F. Redirect the patient and plan to discuss the comments with the patient after the group session.
✅ Correct Answers:
B. Keep group discussions focused on the identified topic or task.
D. Maintain an authoritative leadership style during group sessions.
F. Redirect the patient and plan to discuss the comments with the patient after the group session.
Rationale
This client demonstrates:
The OTR's priority is to maintain group structure, preserve therapeutic goals, and manage disruptive behavior without shaming the client.
An OTR is working with a client in an outpatient mental health program who frequently becomes angry with staff members after receiving constructive feedback.
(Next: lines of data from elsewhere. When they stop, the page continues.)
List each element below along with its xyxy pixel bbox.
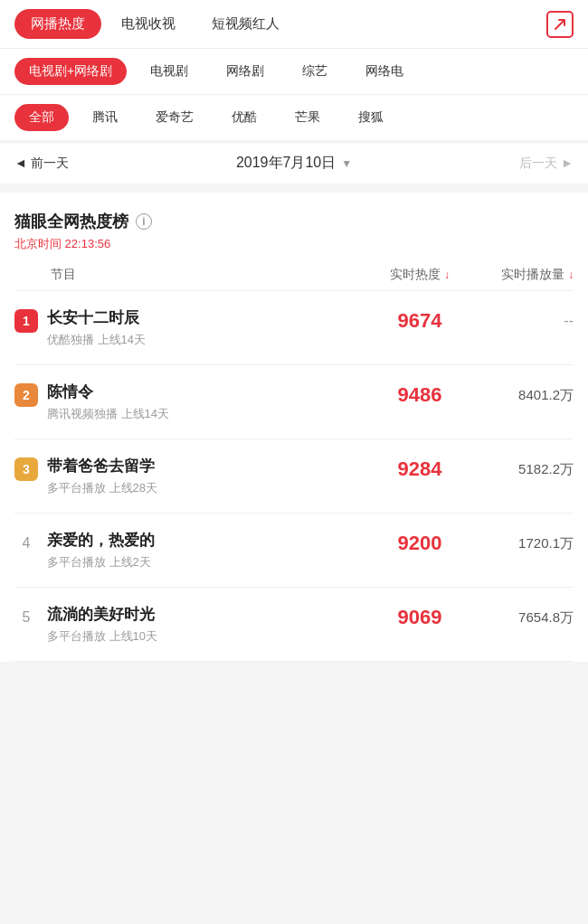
main-content: 猫眼全网热度榜 i 北京时间 22:13:56 节目 实时热度 ↓ 实时播放量 … <box>0 193 588 662</box>
external-link-icon[interactable] <box>546 11 574 38</box>
table-row[interactable]: 4 亲爱的，热爱的 多平台播放 上线2天 9200 1720.1万 <box>14 514 574 588</box>
row-heat-2: 9486 <box>365 382 474 407</box>
col-play-label: 实时播放量 <box>501 267 564 283</box>
row-info-3: 带着爸爸去留学 多平台播放 上线28天 <box>47 456 365 496</box>
row-title-1: 长安十二时辰 <box>47 307 365 328</box>
row-play-3: 5182.2万 <box>474 456 574 478</box>
row-sub-5: 多平台播放 上线10天 <box>47 628 365 645</box>
chart-title-text: 猫眼全网热度榜 <box>14 211 128 232</box>
filter-variety[interactable]: 综艺 <box>288 58 342 85</box>
heat-sort-arrow: ↓ <box>444 269 450 281</box>
filter-tv-web[interactable]: 电视剧+网络剧 <box>14 58 127 85</box>
filter-tencent[interactable]: 腾讯 <box>78 104 132 131</box>
row-info-4: 亲爱的，热爱的 多平台播放 上线2天 <box>47 530 365 570</box>
filter-youku[interactable]: 优酷 <box>217 104 271 131</box>
row-heat-1: 9674 <box>365 307 474 333</box>
row-info-5: 流淌的美好时光 多平台播放 上线10天 <box>47 604 365 645</box>
rank-badge-3: 3 <box>14 457 38 481</box>
date-dropdown-arrow: ▼ <box>341 157 352 170</box>
row-sub-1: 优酷独播 上线14天 <box>47 332 365 348</box>
date-navigation: ◄ 前一天 2019年7月10日 ▼ 后一天 ► <box>0 142 588 184</box>
top-tab-bar: 网播热度 电视收视 短视频红人 <box>0 0 588 49</box>
col-heat-label: 实时热度 <box>390 267 441 283</box>
row-play-5: 7654.8万 <box>474 604 574 627</box>
filter-web-film[interactable]: 网络电 <box>351 58 418 85</box>
rank-badge-1: 1 <box>14 309 38 333</box>
next-day-button[interactable]: 后一天 ► <box>519 156 574 172</box>
rank-plain-4: 4 <box>14 532 38 555</box>
row-heat-5: 9069 <box>365 604 474 629</box>
row-play-4: 1720.1万 <box>474 530 574 552</box>
table-row[interactable]: 1 长安十二时辰 优酷独播 上线14天 9674 -- <box>14 291 574 365</box>
filter-sohu[interactable]: 搜狐 <box>344 104 398 131</box>
chart-time: 北京时间 22:13:56 <box>14 236 574 252</box>
chart-title: 猫眼全网热度榜 i <box>14 211 574 232</box>
filter-all[interactable]: 全部 <box>14 104 69 131</box>
row-play-2: 8401.2万 <box>474 382 574 404</box>
current-date: 2019年7月10日 <box>236 154 336 173</box>
tab-wangbo[interactable]: 网播热度 <box>14 9 101 39</box>
filter-web[interactable]: 网络剧 <box>212 58 279 85</box>
row-info-1: 长安十二时辰 优酷独播 上线14天 <box>47 307 365 348</box>
info-icon[interactable]: i <box>136 213 152 230</box>
col-play-header[interactable]: 实时播放量 ↓ <box>474 267 574 283</box>
row-play-1: -- <box>474 307 574 329</box>
play-sort-arrow: ↓ <box>568 269 574 281</box>
filter-tv[interactable]: 电视剧 <box>136 58 203 85</box>
row-title-4: 亲爱的，热爱的 <box>47 530 365 551</box>
col-heat-header[interactable]: 实时热度 ↓ <box>365 267 474 283</box>
table-row[interactable]: 2 陈情令 腾讯视频独播 上线14天 9486 8401.2万 <box>14 365 574 439</box>
filter-iqiyi[interactable]: 爱奇艺 <box>141 104 208 131</box>
prev-day-button[interactable]: ◄ 前一天 <box>14 156 69 172</box>
row-info-2: 陈情令 腾讯视频独播 上线14天 <box>47 382 365 422</box>
rank-plain-5: 5 <box>14 606 38 629</box>
filter-mango[interactable]: 芒果 <box>280 104 335 131</box>
table-row[interactable]: 5 流淌的美好时光 多平台播放 上线10天 9069 7654.8万 <box>14 588 574 662</box>
col-name-header: 节目 <box>51 267 365 283</box>
table-row[interactable]: 3 带着爸爸去留学 多平台播放 上线28天 9284 5182.2万 <box>14 439 574 514</box>
date-selector[interactable]: 2019年7月10日 ▼ <box>236 154 352 173</box>
table-header: 节目 实时热度 ↓ 实时播放量 ↓ <box>14 252 574 291</box>
row-sub-3: 多平台播放 上线28天 <box>47 480 365 496</box>
rank-badge-2: 2 <box>14 383 38 407</box>
row-heat-4: 9200 <box>365 530 474 555</box>
row-heat-3: 9284 <box>365 456 474 481</box>
row-sub-2: 腾讯视频独播 上线14天 <box>47 406 365 422</box>
row-sub-4: 多平台播放 上线2天 <box>47 554 365 570</box>
filter-row-1: 电视剧+网络剧 电视剧 网络剧 综艺 网络电 <box>0 49 588 94</box>
tab-duanshipin[interactable]: 短视频红人 <box>195 9 296 39</box>
row-title-3: 带着爸爸去留学 <box>47 456 365 476</box>
filter-row-2: 全部 腾讯 爱奇艺 优酷 芒果 搜狐 <box>0 94 588 140</box>
row-title-5: 流淌的美好时光 <box>47 604 365 625</box>
tab-dianshi[interactable]: 电视收视 <box>105 9 192 39</box>
row-title-2: 陈情令 <box>47 382 365 402</box>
During a treatment session, the client states, "You're just like my parents—always criticizing me and trying to control me."
Using a psychodynamic frame of reference, which intervention is MOST appropriate for the OTR?
A. Teach the client a deep-breathing technique to reduce anxiety.
B. Explore how the client's feelings toward the therapist may be influenced by past relationships.
C. Provide a token reward each time the client accepts feedback appropriately.
D. Modify the environment to reduce sensory distractions during treatment.
✅ Correct Answer: B. Explore how the client's feelings toward the therapist may be influenced by past relationships.
Rationale:
The psychodynamic frame of reference focuses on unconscious processes, past experiences, interpersonal relationships, and how these influence current behavior. The client appears to be demonstrating transference, in which feelings associated with significant individuals from the past (e.g., parents) are projected onto the therapist.
Exploring these patterns can help the client develop insight into how past relationships affect current interactions.